Perfect Blue is about a pop idol turned actress who has a crisis of identity when someone begins impersonating her in an online diary called Mima’s Room. This person, in addition to knowing intimate details about her life, claims to hate being an actress and wants to return to her former life as an idol. Meanwhile, Mima takes on opportunities that an idol would consider filthy: starring in a cop drama, posing nude for a magazine, and acting in a rape scene. Mima loses her grip on reality when people associated with the production of her television series get picked off by an unknown murderer. Is she Mima the actress? Mima the pop idol? Mima the murderer? These breaks with reality are primarily shown through her double, Virtual Mima: a Mima dressed in one of her old performance costumes, constantly taunting the real Mima and invading her daily life.
Freud delves into the concept of the double in his book “The Uncanny”. He describes the double as a fragment of the ego made physical, sharing “the same facial features, the same characters, the same destinies, the same misdeeds, even the same names, through successive generations”. In Perfect Blue, the ego and the double take the form of Mima Kirigoe and Virtual Mima. Indeed, Freud explains how Virtual Mima is able to know such intimate details of Mima’s life; they are born of the same ego. The double is “an object of terror” because it blends the familiar with the uncanny. This notion is demonstrated in the film through the animation techniques used to convey the two Mimas. The animation reflects reality when drawing Mima, but is stretched into the uncanny when animating Virtual Mima.

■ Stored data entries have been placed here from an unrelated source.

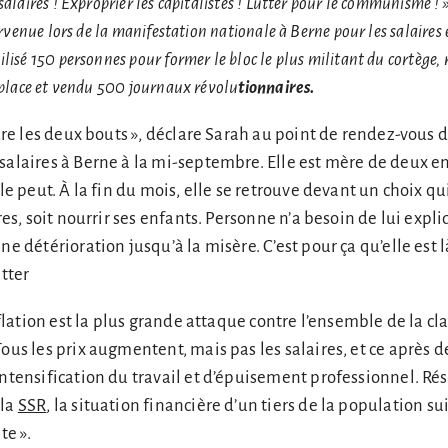
alaires ! Exproprier les capitalistes ! Lutter pour le communisme ! 
tervenue lors de la manifestation nationale à Berne pour les salaires
lisé 150 personnes pour former le bloc le plus militant du cortège, 
r place et vendu 500 journaux révolu
tionnaires.
ndre les deux bouts », déclare Sarah au point de rendez-vous d
salaires à Berne à la mi-septembre. Elle est mère de deux en
 le peut. À la fin du mois, elle se retrouve devant un choix qu
ures, soit nourrir ses enfants. Personne n’a besoin de lui expl
ne détérioration jusqu’à la misère. C’est pour ça qu’elle est là
utter
inflation est la plus grande attaque contre l’ensemble de la cl
Tous les prix augmentent, mais pas les salaires, et ce après 
intensification du travail et d’épuisement professionnel. Rés
 la
SSR
, la situation financière d’un tiers de la population su
te ».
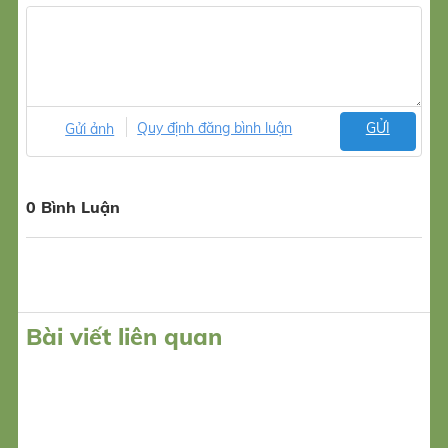
Gửi ảnh
Quy định đăng bình luận
GỬI
0 Bình Luận
Bài viết liên quan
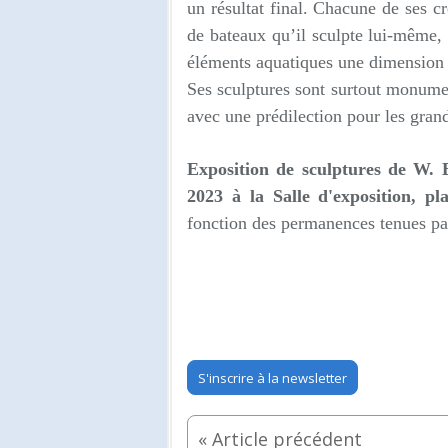
un résultat final. Chacune de ses c
de bateaux qu’il sculpte lui-même, 
éléments aquatiques une dimension 
Ses sculptures sont surtout monumen
avec une prédilection pour les gran
Exposition de sculptures de W.
2023 à la Salle d'exposition, p
fonction des permanences tenues par 
S'inscrire à la newsletter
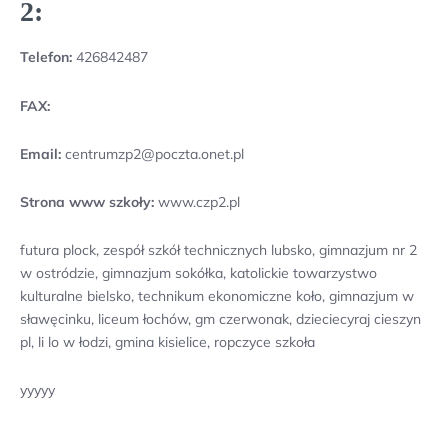
2:
Telefon:
426842487
FAX:
Email:
centrumzp2@poczta.onet.pl
Strona www szkoły:
www.czp2.pl
futura plock, zespół szkół technicznych lubsko, gimnazjum nr 2
w ostródzie, gimnazjum sokółka, katolickie towarzystwo
kulturalne bielsko, technikum ekonomiczne koło, gimnazjum w
sławęcinku, liceum łochów, gm czerwonak, dzieciecyraj cieszyn
pl, li lo w łodzi, gmina kisielice, ropczyce szkoła
yyyyy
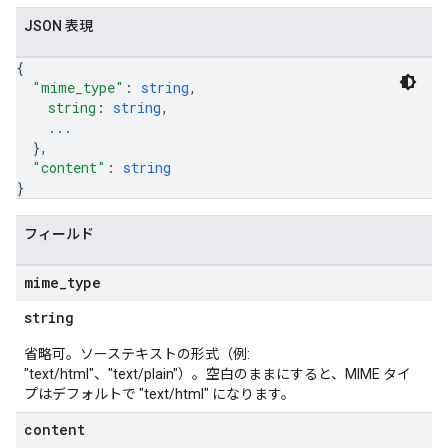
JSON 表現
{
"mime_type"
: 
string
,
string
: 
string
,
...
}
,
"content"
: 
string
}
フィールド
mime
_
type
string
省略可。ソーステキストの形式（例:
"text/html"、"text/plain"）。空白のままにすると、MIME タイ
プはデフォルトで "text/html" になります。
content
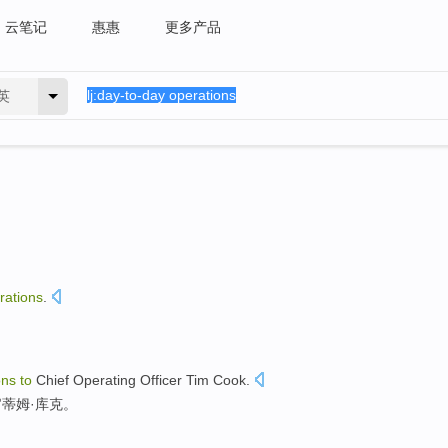
云笔记
惠惠
更多产品
英
rations
.
ons
to
Chief
Operating
Officer
Tim
Cook
.
官
蒂姆·
库克
。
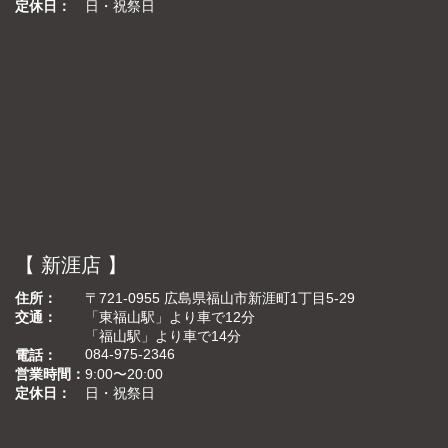
定休日
日・祝祭日
【 新涯店 】
住所
〒721-0955 広島県福山市新涯町1丁目5-29
交通
「東福山駅」より車で12分
「福山駅」より車で14分
084-975-2346
電話
営業時間
9:00〜20:00
定休日
日・祝祭日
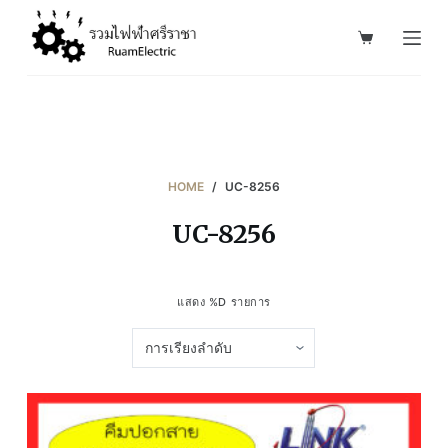
S
k
i
p
t
o
c
HOME
/
UC-8256
o
UC-8256
n
t
e
แสดง %D รายการ
n
t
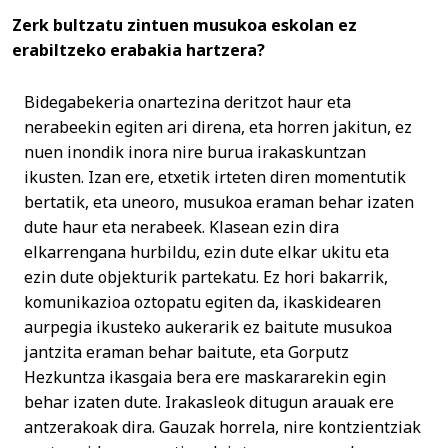
Zerk bultzatu zintuen musukoa eskolan ez
erabiltzeko erabakia hartzera?
Bidegabekeria onartezina deritzot haur eta
nerabeekin egiten ari direna, eta horren jakitun, ez
nuen inondik inora nire burua irakaskuntzan
ikusten. Izan ere, etxetik irteten diren momentutik
bertatik, eta uneoro, musukoa eraman behar izaten
dute haur eta nerabeek. Klasean ezin dira
elkarrengana hurbildu, ezin dute elkar ukitu eta
ezin dute objekturik partekatu. Ez hori bakarrik,
komunikazioa oztopatu egiten da, ikaskidearen
aurpegia ikusteko aukerarik ez baitute musukoa
jantzita eraman behar baitute, eta Gorputz
Hezkuntza ikasgaia bera ere maskararekin egin
behar izaten dute. Irakasleok ditugun arauak ere
antzerakoak dira. Gauzak horrela, nire kontzientziak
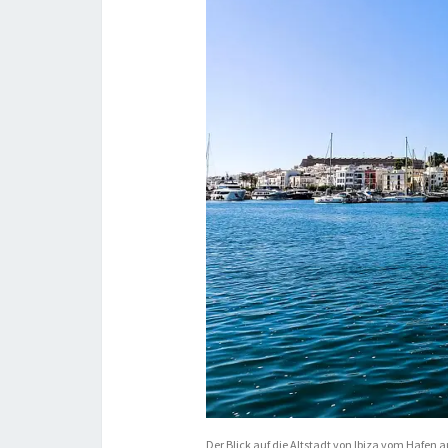
Der Blick auf die Altstadt von Ibiza vom Hafen a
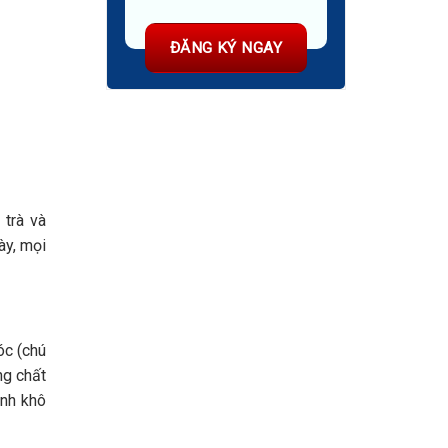
 trà và
ày, mọi
óc (chú
ng chất
ánh khô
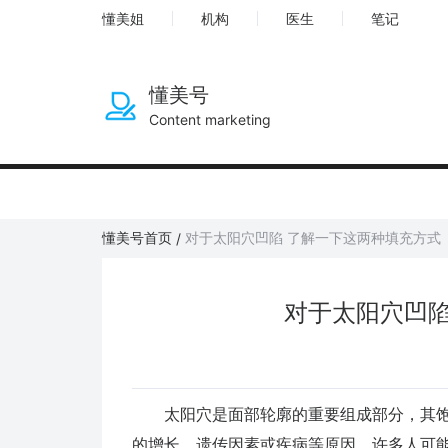
懂美姐
机构
医生
笔记
懂美号
Content marketing
懂美号首页
对于太阳穴凹陷 了解一下这两种填充方式
/
对于太阳穴凹陷
太阳穴是面部轮廓的重要组成部分，其饱
的增长、遗传因素或疾病等原因，许多人可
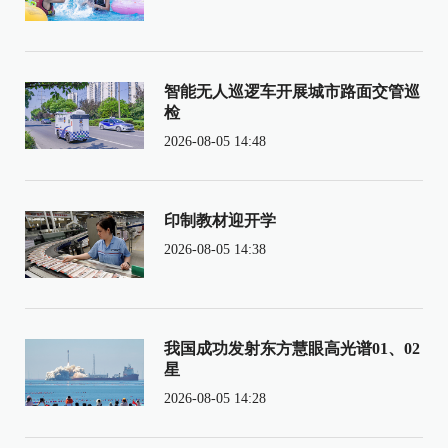
智能无人巡逻车开展城市路面交管巡
检
2026-08-05 14:48
印制教材迎开学
2026-08-05 14:38
我国成功发射东方慧眼高光谱01、02
星
2026-08-05 14:28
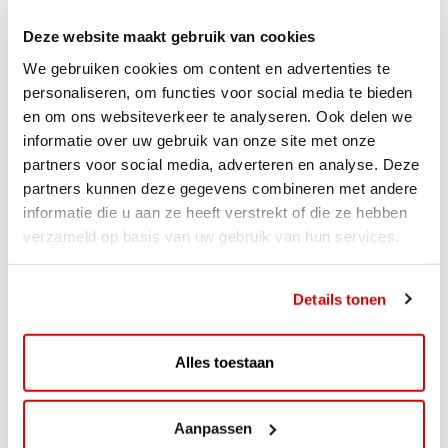
Deze website maakt gebruik van cookies
We gebruiken cookies om content en advertenties te
personaliseren, om functies voor social media te bieden
en om ons websiteverkeer te analyseren. Ook delen we
informatie over uw gebruik van onze site met onze
partners voor social media, adverteren en analyse. Deze
partners kunnen deze gegevens combineren met andere
informatie die u aan ze heeft verstrekt of die ze hebben
verzameld op basis van uw gebruik van hun services.
ACTIE
Details tonen
ViaAVIA Super Deal: 20% korting bij
ViaLuxury Hotels
Alles toestaan
ViaAVIA Super Deal: €25 korting bij ViaLuxury Hotels
Toe aan een ontspannen nachtje...
Aanpassen
Lees verder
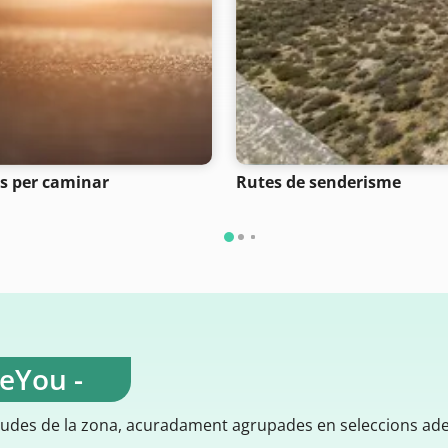
s per caminar
Rutes de senderisme
teYou -
gudes de la zona, acuradament agrupades en seleccions ad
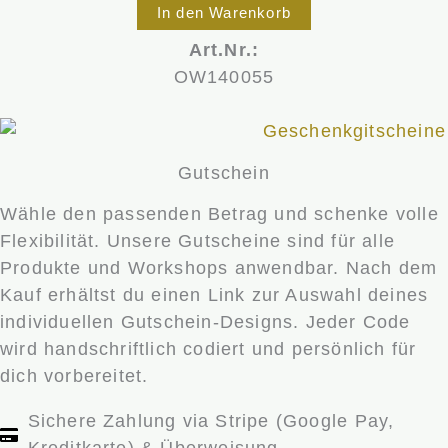
In den Warenkorb
Art.Nr.:
OW140055
Gutschein
Wähle den passenden Betrag und schenke volle
Flexibilität. Unsere Gutscheine sind für alle
Produkte und Workshops anwendbar. Nach dem
Kauf erhältst du einen Link zur Auswahl deines
individuellen Gutschein-Designs. Jeder Code
wird handschriftlich codiert und persönlich für
dich vorbereitet.
Sichere Zahlung via Stripe (Google Pay,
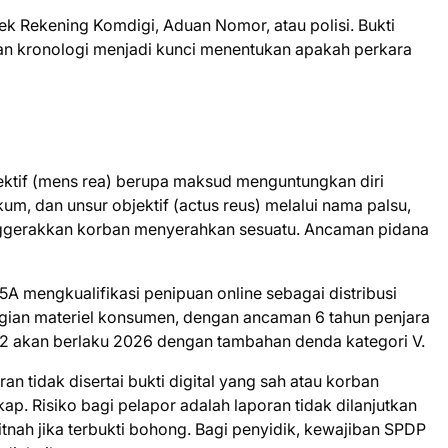
ek Rekening Komdigi, Aduan Nomor, atau polisi. Bukti
, dan kronologi menjadi kunci menentukan apakah perkara
ktif (mens rea) berupa maksud menguntungkan diri
um, dan unsur objektif (actus reus) melalui nama palsu,
nggerakkan korban menyerahkan sesuatu. Ancaman pidana
 45A mengkualifikasi penipuan online sebagai distribusi
gian materiel konsumen, dengan ancaman 6 tahun penjara
92 akan berlaku 2026 dengan tambahan denda kategori V.
n tidak disertai bukti digital yang sah atau korban
p. Risiko bagi pelapor adalah laporan tidak dilanjutkan
itnah jika terbukti bohong. Bagi penyidik, kewajiban SPDP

The double doesn’t manifest itself until a key point in the film. Mima has found out that her character in the drama series, who previously only had one line, was getting a bigger role. However, that role involves filming a rape scene. Mima’s manager Rumi argues with her agent Tadokoro that the role would damage Mima’s reputation, but he responds that if Mima is going to become an actor, it will involve shooting tough scenes. Mima rebuffs Rumi’s concern, saying it will be a challenge to her acting skills. However, on the train ride home, Mima’s reflection has other thoughts: her reflection turns to face her and says “No, I won’t do it!”.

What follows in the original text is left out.